İşte bu ifadeler tam da yıllardır iftiralarla ve yalanlarla dışlanan Fatih Medreselerinin durumunu açıkça ortaya koymaktadır. Gerçekten de kin ve düşmanlıkla bir yere gelinmez. İşte Fatih Medreseleri de buradan hareketle tam 15 yıldır atılan iftiralar karşısında birlik ve beraberlik sağlansın diye hiçbir şey konuşmadan sustu. Susmakla da kalmadı, onca ağır hakaretlere rağmen camiamızın birlik ve beraberliği için neler yapılması gerekiyorsa yaptı. Gerçek kardeşliğin temelleri atılsın diye gece gündüz demeden başta medrese çalışmaları olmak üzere pek çok güzel çalışmalara imza atıldı. Ama sonucunda ne oldu? Yine kin ve düşmanlık yaparak, olur olmaz iftiralar atıldı. Fitne temelli dışlama mantığı, giderek yaygınlaştı. Bu anlamsız tutum ve davranışlar nedeniyle de camiamız sürekli zarar gördü. Ve bahsedildiği gibi kazananlar hep 3. kişiler oldu.

  1. Maddesinde: “Bu eylemler organize bir şekilde işlendiği takdirde organize suç örgütü niteliğine dönüşebilecektir.” deniliyor.

15 yıl süren iftiralar ve yalanlar, bu zulmün sadece sözlü kısmını oluşturmaktadır.

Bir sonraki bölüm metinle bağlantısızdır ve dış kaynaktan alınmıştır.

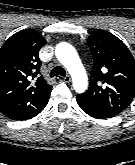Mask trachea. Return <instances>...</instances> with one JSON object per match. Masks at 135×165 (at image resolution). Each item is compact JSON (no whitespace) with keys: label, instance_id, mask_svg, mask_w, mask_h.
<instances>
[{"label":"trachea","instance_id":"trachea-1","mask_svg":"<svg viewBox=\"0 0 135 165\" xmlns=\"http://www.w3.org/2000/svg\"><path fill=\"white\" fill-rule=\"evenodd\" d=\"M58 75L66 76V71L61 66L54 67L50 72V77H54Z\"/></svg>","mask_w":135,"mask_h":165}]
</instances>
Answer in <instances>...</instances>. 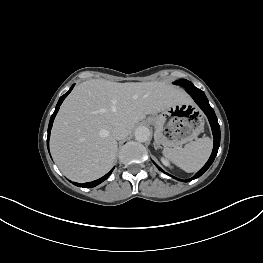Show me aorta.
I'll use <instances>...</instances> for the list:
<instances>
[{"instance_id":"762f6f07","label":"aorta","mask_w":263,"mask_h":263,"mask_svg":"<svg viewBox=\"0 0 263 263\" xmlns=\"http://www.w3.org/2000/svg\"><path fill=\"white\" fill-rule=\"evenodd\" d=\"M151 132L149 128L140 126L135 130V139L139 142H146L150 139Z\"/></svg>"}]
</instances>
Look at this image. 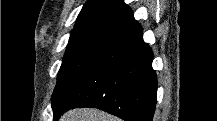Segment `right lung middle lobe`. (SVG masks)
<instances>
[{"instance_id": "1", "label": "right lung middle lobe", "mask_w": 217, "mask_h": 121, "mask_svg": "<svg viewBox=\"0 0 217 121\" xmlns=\"http://www.w3.org/2000/svg\"><path fill=\"white\" fill-rule=\"evenodd\" d=\"M126 25L120 22L102 21L74 28L71 31L52 99L87 70Z\"/></svg>"}]
</instances>
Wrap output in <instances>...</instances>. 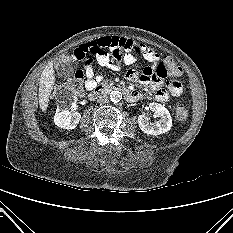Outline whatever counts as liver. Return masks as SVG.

Geçmişte otuz kişi ile ön keserek ölümle tehdit etmeler, Allah (c.c.) kelamının öğretildiği bir medresenin kundaklanması, bir lokantada ağıza alınmayacak küfürler savurarak, Efendimizin (s.a.v.) sünneti olan mübarek sakalı şerife edepsizlik yaparak tükürmeler ve çekiştirmeler ve bir takım kendini bilmez mafya takımın sayısız tehditleri acaba organize yapılmış suçlar değil miydi? Eğer organize suç arıyorsanız, yıllardır yapılanları bu niteliğe dönüştürebilirsiniz.

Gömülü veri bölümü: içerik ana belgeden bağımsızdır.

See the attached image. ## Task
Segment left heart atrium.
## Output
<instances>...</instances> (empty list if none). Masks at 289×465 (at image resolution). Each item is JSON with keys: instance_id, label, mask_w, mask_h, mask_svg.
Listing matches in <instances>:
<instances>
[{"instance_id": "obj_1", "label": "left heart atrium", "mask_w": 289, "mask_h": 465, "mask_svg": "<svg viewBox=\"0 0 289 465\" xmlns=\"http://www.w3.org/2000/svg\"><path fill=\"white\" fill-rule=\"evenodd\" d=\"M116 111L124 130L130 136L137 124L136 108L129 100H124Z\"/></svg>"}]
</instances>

Şunu herkes çok iyi bilsin ki Fatih Medreseleri’nin organize olarak yapacağı tek şey vardır o da Efendi Hazretlerimizin (k.s.) ideali olan, MEDRESE çalışmasıdır. Bundan başka isnat edilecek olan her şey, tıpkı bu ihtarnamede de yer aldığı gibi iftiradır, yalandır! Yıllarca atılan iftiralar ve fiili saldırıları görmezden gelerek bu şekil bir beyanatla ihtar çekilmesi, insani değerler açısından olduğu kadar hukuki anlamda da gayri ahlakidir.

Son olarak ihtarnamenin özünde yer alan şu ifadeye dikkat çekmek istiyoruz. İfadede; “Müslümanlar, birbirleriyle uğraşmamalı” deniliyor. Evet, gerçekten de Müslümanlar artık birbirleriyle uğraşmamalıdır. Yıllardır yaşanan onca çirkin hadiseler karşısında insan durup bir düşünüyor ve şu soruyu sormak istiyor: 15 seneden beri neredeydiniz? İftiralarla ve yalan dolanlarla tefrikadan başka hiçbir şey elde etmedik, etmeyeceğiz de. Fatih Medreseleri, tam 15 yıldır bu yanlış bakış açısını düzeltmek için mücadele veriyor. Ancak sesini bir türlü duyuramıyor. Ya da duyurmak istemiyorlar.

İftiralarla fitne ve ayrımcılığın son bulması için mücadele etmek bizden, Muvaffakiyet Allah’tandır.